Print the listing below exactly, images excluded.

* Exercise material
* * *
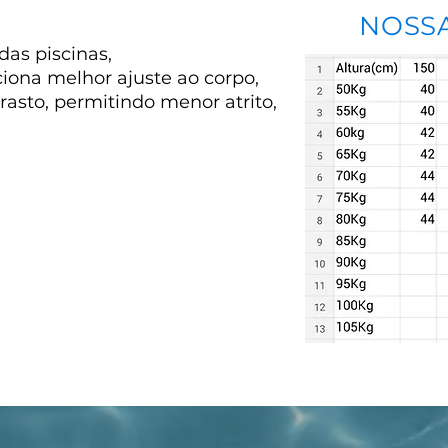
NOSS
 das piscinas,
ona melhor ajuste ao corpo,
rrasto, permitindo menor atrito,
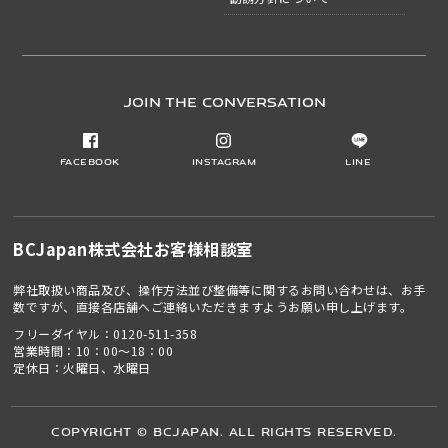
JOIN THE CONVERSATION
Facebook
Instagram
LINE
BCJapan株式会社
お客様相談室
弊社取扱い商品及び、操作方法並び整備等に関するお問い合わせは、お手
数ですが、直接各店舗へご連絡いただきますようお願い申し上げます。
フリーダイヤル：
0120-511-358
営業時間：10：00～18：00
定休日：火曜日、水曜日
Copyright © BCJapan. All Rights Reserved.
* * *
* Answer space
NOSS
 das piscinas,
ona melhor ajuste ao corpo,
rrasto, permitindo menor atrito,
JOIN THE CONVERSATION
Facebook
Instagram
LINE
BCJapan株式会社
お客様相談室
弊社取扱い商品及び、操作方法並び整備等に関するお問い合わせは、お手
数ですが、直接各店舗へご連絡いただきますようお願い申し上げます。
フリーダイヤル：
0120-511-358
営業時間：10：00～18：00
定休日：火曜日、水曜日
Copyright © BCJapan. All Rights Reserved.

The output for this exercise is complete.